» Supplied material
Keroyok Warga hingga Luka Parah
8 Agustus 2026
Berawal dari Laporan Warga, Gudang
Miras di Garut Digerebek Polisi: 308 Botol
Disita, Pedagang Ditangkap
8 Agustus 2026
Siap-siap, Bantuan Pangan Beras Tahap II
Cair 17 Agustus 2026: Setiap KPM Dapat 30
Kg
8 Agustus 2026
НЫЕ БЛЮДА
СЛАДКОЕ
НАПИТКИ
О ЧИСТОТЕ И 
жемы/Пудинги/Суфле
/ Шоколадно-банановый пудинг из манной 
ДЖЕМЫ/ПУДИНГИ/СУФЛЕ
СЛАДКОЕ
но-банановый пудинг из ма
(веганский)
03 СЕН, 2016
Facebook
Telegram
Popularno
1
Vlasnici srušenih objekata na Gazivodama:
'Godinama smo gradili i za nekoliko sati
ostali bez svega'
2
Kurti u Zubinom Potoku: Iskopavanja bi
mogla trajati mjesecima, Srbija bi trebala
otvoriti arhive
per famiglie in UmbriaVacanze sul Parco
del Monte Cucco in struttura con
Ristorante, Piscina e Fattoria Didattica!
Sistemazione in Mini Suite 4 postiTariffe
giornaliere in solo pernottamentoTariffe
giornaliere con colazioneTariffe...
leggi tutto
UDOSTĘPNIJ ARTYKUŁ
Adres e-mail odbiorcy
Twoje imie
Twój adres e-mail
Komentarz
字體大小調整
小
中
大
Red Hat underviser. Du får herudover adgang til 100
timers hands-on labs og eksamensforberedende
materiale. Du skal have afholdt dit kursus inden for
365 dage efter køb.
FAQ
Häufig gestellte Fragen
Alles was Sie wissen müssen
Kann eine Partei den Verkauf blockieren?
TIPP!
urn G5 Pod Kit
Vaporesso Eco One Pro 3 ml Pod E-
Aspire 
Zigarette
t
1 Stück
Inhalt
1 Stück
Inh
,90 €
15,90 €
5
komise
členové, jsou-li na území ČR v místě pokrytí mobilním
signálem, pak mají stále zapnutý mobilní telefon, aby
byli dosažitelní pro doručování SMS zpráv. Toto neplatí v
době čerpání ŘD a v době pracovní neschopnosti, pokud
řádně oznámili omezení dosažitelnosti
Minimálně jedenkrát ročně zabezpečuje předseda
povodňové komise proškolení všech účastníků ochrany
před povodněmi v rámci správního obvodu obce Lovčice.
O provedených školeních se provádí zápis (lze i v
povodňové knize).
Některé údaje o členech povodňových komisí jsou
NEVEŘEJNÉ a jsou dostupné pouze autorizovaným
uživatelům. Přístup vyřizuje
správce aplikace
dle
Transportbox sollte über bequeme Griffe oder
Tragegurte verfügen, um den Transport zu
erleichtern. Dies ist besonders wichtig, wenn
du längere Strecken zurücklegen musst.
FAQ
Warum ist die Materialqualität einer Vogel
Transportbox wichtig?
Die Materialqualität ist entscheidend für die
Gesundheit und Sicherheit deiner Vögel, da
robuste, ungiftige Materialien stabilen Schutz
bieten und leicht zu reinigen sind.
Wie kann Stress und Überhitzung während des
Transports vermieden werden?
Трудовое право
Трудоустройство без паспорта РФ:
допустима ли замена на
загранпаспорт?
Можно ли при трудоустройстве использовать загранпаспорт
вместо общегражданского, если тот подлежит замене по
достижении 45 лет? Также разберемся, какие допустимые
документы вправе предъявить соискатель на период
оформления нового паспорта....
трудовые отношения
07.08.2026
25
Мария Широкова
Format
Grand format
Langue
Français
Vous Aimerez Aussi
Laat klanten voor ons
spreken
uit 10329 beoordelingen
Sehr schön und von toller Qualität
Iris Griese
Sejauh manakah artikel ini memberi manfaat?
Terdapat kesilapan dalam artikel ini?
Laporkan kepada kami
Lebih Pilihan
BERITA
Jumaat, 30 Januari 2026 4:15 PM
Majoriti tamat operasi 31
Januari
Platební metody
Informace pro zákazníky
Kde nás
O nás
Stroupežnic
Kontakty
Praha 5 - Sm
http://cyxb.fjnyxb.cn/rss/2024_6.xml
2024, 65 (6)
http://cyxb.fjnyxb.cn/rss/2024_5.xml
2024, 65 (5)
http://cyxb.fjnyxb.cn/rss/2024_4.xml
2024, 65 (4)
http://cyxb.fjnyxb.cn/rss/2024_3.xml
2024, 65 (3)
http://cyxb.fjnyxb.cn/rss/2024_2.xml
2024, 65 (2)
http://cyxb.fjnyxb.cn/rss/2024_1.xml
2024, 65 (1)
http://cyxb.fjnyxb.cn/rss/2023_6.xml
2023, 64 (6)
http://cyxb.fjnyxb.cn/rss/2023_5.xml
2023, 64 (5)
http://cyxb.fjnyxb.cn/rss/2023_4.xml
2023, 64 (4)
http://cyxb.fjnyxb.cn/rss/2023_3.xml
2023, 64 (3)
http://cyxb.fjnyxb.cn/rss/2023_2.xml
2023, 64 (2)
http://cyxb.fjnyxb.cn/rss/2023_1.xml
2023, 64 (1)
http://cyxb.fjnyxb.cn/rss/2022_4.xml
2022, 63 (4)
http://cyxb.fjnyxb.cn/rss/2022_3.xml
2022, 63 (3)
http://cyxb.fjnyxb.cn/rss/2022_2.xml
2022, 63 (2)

» Work task
Type out the whole listing above again, exactly as it stands.

» Result of the task
Keroyok Warga hingga Luka Parah
8 Agustus 2026
Berawal dari Laporan Warga, Gudang
Miras di Garut Digerebek Polisi: 308 Botol
Disita, Pedagang Ditangkap
8 Agustus 2026
Siap-siap, Bantuan Pangan Beras Tahap II
Cair 17 Agustus 2026: Setiap KPM Dapat 30
Kg
8 Agustus 2026
НЫЕ БЛЮДА
СЛАДКОЕ
НАПИТКИ
О ЧИСТОТЕ И 
жемы/Пудинги/Суфле
/ Шоколадно-банановый пудинг из манной 
ДЖЕМЫ/ПУДИНГИ/СУФЛЕ
СЛАДКОЕ
но-банановый пудинг из ма
(веганский)
03 СЕН, 2016
Facebook
Telegram
Popularno
1
Vlasnici srušenih objekata na Gazivodama:
'Godinama smo gradili i za nekoliko sati
ostali bez svega'
2
Kurti u Zubinom Potoku: Iskopavanja bi
mogla trajati mjesecima, Srbija bi trebala
otvoriti arhive
per famiglie in UmbriaVacanze sul Parco
del Monte Cucco in struttura con
Ristorante, Piscina e Fattoria Didattica!
Sistemazione in Mini Suite 4 postiTariffe
giornaliere in solo pernottamentoTariffe
giornaliere con colazioneTariffe...
leggi tutto
UDOSTĘPNIJ ARTYKUŁ
Adres e-mail odbiorcy
Twoje imie
Twój adres e-mail
Komentarz
字體大小調整
小
中
大
Red Hat underviser. Du får herudover adgang til 100
timers hands-on labs og eksamensforberedende
materiale. Du skal have afholdt dit kursus inden for
365 dage efter køb.
FAQ
Häufig gestellte Fragen
Alles was Sie wissen müssen
Kann eine Partei den Verkauf blockieren?
TIPP!
urn G5 Pod Kit
Vaporesso Eco One Pro 3 ml Pod E-
Aspire 
Zigarette
t
1 Stück
Inhalt
1 Stück
Inh
,90 €
15,90 €
5
komise
členové, jsou-li na území ČR v místě pokrytí mobilním
signálem, pak mají stále zapnutý mobilní telefon, aby
byli dosažitelní pro doručování SMS zpráv. Toto neplatí v
době čerpání ŘD a v době pracovní neschopnosti, pokud
řádně oznámili omezení dosažitelnosti
Minimálně jedenkrát ročně zabezpečuje předseda
povodňové komise proškolení všech účastníků ochrany
před povodněmi v rámci správního obvodu obce Lovčice.
O provedených školeních se provádí zápis (lze i v
povodňové knize).
Některé údaje o členech povodňových komisí jsou
NEVEŘEJNÉ a jsou dostupné pouze autorizovaným
uživatelům. Přístup vyřizuje
správce aplikace
dle
Transportbox sollte über bequeme Griffe oder
Tragegurte verfügen, um den Transport zu
erleichtern. Dies ist besonders wichtig, wenn
du längere Strecken zurücklegen musst.
FAQ
Warum ist die Materialqualität einer Vogel
Transportbox wichtig?
Die Materialqualität ist entscheidend für die
Gesundheit und Sicherheit deiner Vögel, da
robuste, ungiftige Materialien stabilen Schutz
bieten und leicht zu reinigen sind.
Wie kann Stress und Überhitzung während des
Transports vermieden werden?
Трудовое право
Трудоустройство без паспорта РФ:
допустима ли замена на
загранпаспорт?
Можно ли при трудоустройстве использовать загранпаспорт
вместо общегражданского, если тот подлежит замене по
достижении 45 лет? Также разберемся, какие допустимые
документы вправе предъявить соискатель на период
оформления нового паспорта....
трудовые отношения
07.08.2026
25
Мария Широкова
Format
Grand format
Langue
Français
Vous Aimerez Aussi
Laat klanten voor ons
spreken
uit 10329 beoordelingen
Sehr schön und von toller Qualität
Iris Griese
Sejauh manakah artikel ini memberi manfaat?
Terdapat kesilapan dalam artikel ini?
Laporkan kepada kami
Lebih Pilihan
BERITA
Jumaat, 30 Januari 2026 4:15 PM
Majoriti tamat operasi 31
Januari
Platební metody
Informace pro zákazníky
Kde nás
O nás
Stroupežnic
Kontakty
Praha 5 - Sm
http://cyxb.fjnyxb.cn/rss/2024_6.xml
2024, 65 (6)
http://cyxb.fjnyxb.cn/rss/2024_5.xml
2024, 65 (5)
http://cyxb.fjnyxb.cn/rss/2024_4.xml
2024, 65 (4)
http://cyxb.fjnyxb.cn/rss/2024_3.xml
2024, 65 (3)
http://cyxb.fjnyxb.cn/rss/2024_2.xml
2024, 65 (2)
http://cyxb.fjnyxb.cn/rss/2024_1.xml
2024, 65 (1)
http://cyxb.fjnyxb.cn/rss/2023_6.xml
2023, 64 (6)
http://cyxb.fjnyxb.cn/rss/2023_5.xml
2023, 64 (5)
http://cyxb.fjnyxb.cn/rss/2023_4.xml
2023, 64 (4)
http://cyxb.fjnyxb.cn/rss/2023_3.xml
2023, 64 (3)
http://cyxb.fjnyxb.cn/rss/2023_2.xml
2023, 64 (2)
http://cyxb.fjnyxb.cn/rss/2023_1.xml
2023, 64 (1)
http://cyxb.fjnyxb.cn/rss/2022_4.xml
2022, 63 (4)
http://cyxb.fjnyxb.cn/rss/2022_3.xml
2022, 63 (3)
http://cyxb.fjnyxb.cn/rss/2022_2.xml
2022, 63 (2)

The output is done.